To rigorously prevent data leakage, the initial dataset (consisting of 765 COPD patients without CVD and 305 with CVD) was first randomly partitioned into a training set (70%) and an independent test set (30%). It is crucial to note that all subsequent feature selection and data balancing procedures were performed exclusively on the training set. The independent test set remained completely sequestered to ensure an unbiased evaluation of the models’ generalization performance. Model fitting and tuning occurred in training sets, whereas test sets measured performance. Feature selection was restricted to training sets, because of overfitting and speeding training, using Least Absolute Shrinkage and Selection Operator (LASSO) with cross-validation for feature selection. After LASSO screening gender, hypertension, dyslipidemia, disability, self-rated health score, visual acuity and weight were key predictors. The model performance was evaluated using 10-fold cross-validation.

The Boruta analysis identified high predictor features and eliminated redundant or irrelevant variables.²³ This improved the interpretability of future machine-learning models and reduced the overfitting risk. The features identified in this analysis are clinically important because they establish a robust evidence-based model for cardiovascular risk assessment in COPD patients. To ensure selection stability, Boruta was executed for 100 iterations, retaining only features statistically confirmed as more important than randomized shadow features. To ensure rigorous feature selection and mitigate multicollinearity, we employed a dual-strategy combining LASSO regression and the Boruta algorithm. While the Boruta algorithm acts as an all-relevant feature selector capable of capturing complex non-linear relationships, LASSO applies L1 regularization to identify a sparse subset of highly predictive linear features. By taking the intersection of the features confirmed as “important” by Boruta and those retained by the optimal LASSO model, we effectively eliminated redundant variables and selected a robust, highly reproducible set of predictors. This combined methodological approach ensures that the final model is both interpretable and strictly scientifically justified. Overfitting concerns were resolved using correlation analysis of the continuous variables.
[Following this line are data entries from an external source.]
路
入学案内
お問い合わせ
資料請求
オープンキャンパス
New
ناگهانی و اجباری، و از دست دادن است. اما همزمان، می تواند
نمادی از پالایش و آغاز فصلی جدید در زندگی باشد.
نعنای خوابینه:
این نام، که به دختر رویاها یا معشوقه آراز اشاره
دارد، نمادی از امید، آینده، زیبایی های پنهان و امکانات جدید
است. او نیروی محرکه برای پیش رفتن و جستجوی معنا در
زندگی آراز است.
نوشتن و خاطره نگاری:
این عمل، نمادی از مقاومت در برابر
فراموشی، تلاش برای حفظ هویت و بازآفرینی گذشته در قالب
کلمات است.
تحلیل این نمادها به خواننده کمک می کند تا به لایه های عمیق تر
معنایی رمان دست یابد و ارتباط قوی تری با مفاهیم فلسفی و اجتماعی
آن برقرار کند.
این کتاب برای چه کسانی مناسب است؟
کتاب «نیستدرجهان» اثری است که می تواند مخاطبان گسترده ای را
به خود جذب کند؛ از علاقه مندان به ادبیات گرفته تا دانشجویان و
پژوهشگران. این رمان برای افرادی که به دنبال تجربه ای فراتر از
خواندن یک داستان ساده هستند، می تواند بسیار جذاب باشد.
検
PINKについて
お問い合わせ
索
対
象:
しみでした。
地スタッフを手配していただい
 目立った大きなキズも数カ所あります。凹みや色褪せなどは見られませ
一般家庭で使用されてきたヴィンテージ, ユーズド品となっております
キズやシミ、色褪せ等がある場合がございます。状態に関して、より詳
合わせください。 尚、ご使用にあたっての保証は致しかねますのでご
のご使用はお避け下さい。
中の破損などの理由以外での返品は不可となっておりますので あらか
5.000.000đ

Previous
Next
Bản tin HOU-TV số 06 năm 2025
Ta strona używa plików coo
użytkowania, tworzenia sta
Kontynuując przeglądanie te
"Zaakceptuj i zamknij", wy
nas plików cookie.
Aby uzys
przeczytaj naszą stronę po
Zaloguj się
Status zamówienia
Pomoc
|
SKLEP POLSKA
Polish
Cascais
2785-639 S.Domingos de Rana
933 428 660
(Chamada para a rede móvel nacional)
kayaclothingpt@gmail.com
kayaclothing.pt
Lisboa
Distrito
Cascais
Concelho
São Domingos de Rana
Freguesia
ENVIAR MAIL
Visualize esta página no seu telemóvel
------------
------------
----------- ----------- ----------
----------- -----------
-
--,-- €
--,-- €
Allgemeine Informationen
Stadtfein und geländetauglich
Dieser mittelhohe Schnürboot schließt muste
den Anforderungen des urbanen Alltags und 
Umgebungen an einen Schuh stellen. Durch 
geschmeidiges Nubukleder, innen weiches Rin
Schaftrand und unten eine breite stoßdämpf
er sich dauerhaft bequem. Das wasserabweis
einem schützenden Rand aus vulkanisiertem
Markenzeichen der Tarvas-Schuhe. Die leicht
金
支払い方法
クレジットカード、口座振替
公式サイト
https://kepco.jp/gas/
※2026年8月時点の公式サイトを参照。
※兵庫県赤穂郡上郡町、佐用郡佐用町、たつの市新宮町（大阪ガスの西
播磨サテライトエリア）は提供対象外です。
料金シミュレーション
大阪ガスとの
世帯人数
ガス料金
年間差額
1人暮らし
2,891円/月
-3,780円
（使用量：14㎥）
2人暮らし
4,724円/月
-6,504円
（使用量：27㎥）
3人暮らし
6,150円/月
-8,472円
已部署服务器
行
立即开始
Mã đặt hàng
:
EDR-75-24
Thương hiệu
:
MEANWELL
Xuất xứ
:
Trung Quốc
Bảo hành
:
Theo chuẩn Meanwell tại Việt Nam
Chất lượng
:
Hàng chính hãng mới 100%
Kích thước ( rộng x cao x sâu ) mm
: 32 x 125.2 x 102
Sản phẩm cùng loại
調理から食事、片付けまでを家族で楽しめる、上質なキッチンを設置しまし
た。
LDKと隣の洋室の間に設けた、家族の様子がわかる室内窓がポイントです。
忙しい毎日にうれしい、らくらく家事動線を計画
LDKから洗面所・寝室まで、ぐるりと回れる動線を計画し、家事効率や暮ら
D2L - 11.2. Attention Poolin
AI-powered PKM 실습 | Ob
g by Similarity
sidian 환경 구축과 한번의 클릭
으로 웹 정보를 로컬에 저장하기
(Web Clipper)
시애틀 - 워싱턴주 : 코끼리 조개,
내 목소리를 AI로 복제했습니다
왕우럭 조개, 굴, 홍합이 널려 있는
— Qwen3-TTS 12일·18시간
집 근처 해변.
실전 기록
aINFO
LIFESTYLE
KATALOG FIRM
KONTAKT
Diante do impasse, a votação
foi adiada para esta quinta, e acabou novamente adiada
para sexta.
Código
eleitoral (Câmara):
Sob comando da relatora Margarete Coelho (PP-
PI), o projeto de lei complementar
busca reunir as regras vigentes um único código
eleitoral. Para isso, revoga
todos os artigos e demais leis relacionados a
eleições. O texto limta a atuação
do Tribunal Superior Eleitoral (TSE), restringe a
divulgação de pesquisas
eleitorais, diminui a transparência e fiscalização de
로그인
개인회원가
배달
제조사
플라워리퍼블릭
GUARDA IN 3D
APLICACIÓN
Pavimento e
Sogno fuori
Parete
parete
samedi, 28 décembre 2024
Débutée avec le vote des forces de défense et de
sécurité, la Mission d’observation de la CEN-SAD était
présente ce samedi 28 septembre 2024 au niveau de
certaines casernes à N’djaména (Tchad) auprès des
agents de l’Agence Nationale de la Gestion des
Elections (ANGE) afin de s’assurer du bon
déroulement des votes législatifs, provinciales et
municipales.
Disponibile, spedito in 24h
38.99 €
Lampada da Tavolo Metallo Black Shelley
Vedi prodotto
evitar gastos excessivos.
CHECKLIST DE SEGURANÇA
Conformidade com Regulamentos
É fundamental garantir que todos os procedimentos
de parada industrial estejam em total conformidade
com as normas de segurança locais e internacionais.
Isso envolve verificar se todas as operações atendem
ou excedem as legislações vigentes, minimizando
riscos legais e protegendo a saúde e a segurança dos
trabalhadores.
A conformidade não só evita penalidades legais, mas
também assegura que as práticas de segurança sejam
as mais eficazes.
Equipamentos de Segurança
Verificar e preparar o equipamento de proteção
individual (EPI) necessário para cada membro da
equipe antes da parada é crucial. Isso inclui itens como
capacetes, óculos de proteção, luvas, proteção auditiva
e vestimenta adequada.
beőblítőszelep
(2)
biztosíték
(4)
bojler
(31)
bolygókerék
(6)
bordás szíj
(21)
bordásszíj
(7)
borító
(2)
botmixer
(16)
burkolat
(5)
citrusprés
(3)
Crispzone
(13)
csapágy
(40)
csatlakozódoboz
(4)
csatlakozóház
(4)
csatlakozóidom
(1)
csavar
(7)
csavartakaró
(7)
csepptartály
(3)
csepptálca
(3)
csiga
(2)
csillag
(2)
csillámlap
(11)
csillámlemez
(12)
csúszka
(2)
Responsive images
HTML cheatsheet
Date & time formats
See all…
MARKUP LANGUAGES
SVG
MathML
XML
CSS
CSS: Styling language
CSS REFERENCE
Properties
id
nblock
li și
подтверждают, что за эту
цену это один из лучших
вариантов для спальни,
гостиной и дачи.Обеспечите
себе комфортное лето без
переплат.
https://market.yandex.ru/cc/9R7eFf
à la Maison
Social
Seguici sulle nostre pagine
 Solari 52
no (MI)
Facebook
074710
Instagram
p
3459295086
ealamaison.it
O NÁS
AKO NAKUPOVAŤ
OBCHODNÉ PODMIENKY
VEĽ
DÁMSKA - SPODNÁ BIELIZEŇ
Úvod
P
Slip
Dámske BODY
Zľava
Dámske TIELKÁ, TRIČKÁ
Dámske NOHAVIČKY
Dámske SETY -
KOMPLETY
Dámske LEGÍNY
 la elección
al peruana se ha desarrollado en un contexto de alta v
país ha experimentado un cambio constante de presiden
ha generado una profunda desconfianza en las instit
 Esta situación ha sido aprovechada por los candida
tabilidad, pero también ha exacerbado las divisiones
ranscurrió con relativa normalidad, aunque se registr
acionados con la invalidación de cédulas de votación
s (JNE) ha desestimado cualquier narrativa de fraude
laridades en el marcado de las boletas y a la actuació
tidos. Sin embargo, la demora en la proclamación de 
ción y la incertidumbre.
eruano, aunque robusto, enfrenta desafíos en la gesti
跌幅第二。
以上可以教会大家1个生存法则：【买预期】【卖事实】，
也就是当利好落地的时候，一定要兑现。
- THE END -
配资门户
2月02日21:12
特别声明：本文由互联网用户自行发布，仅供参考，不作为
Because the class imbalance was high in the original cohort, the Synthetic Minority Oversampling Technique-Nominal Continuous (SMOTE-NC) algorithm was applied solely to the training set post-split. This generated synthetic samples for the minority class, effectively rebalancing the training set distribution to a 1:1 ratio while keeping the test set pristine.²⁴

Machine Learning Modeling

All machine-learning models were developed and validated using Python 3.11.4. Following preprocessing, six classification algorithms were applied to the training and test data: Logistic Regression (LR), Random Forest Classifier (RF), Multi-Layer perceptron (MLP), Gradient Boosting Machine (GBM), Support Vector Machine (SVM),²⁵ and extreme Gradient Boosting (XGBoost). To standardize the input values and ensure a uniform feature evaluation while avoiding overfitting, one-hot encoding and Z-score algorithms were used. The grid parameters were tuned to determine the optimal configurations for each model, reducing the overfitting risk and improving the prediction performance. Grid Search, an optimization technique of hyperparameters, is searched for predefined combinations to identify the best model performance configuration.²⁶ The optimal parameters for each model are as follows: LR (“C”: 1, “penalty”: “l2”, “solver”: “liblinear”); RF (“max_depth”: 5, “max_features”: “sqrt”, “min_samples_leaf”: 5, “min_samples_split”: 10, “n_estimators”: 50); SVM (“C”: 10, “gamma”: “scale”, “kernel”: “rbf”); XGB (“learning_rate”: 0.01, “max_depth”: 5, “n_estimators”: 200, “reg_alpha”: 0, “reg_lambda”: 1, “subsample”: 0.8); GBM (“learning_rate”: 0.05, “min_data_in_leaf”: 10, “n_estimators”: 100, “num_leaves”: 15, “reg_alpha”: 0.1, “reg_lambda”: 0.1); MLP (“alpha”: 1, “early_stopping”: True, “hidden_layer_sizes”: (50,), “learning_rate_init”: 0.01, “max_iter”: 300).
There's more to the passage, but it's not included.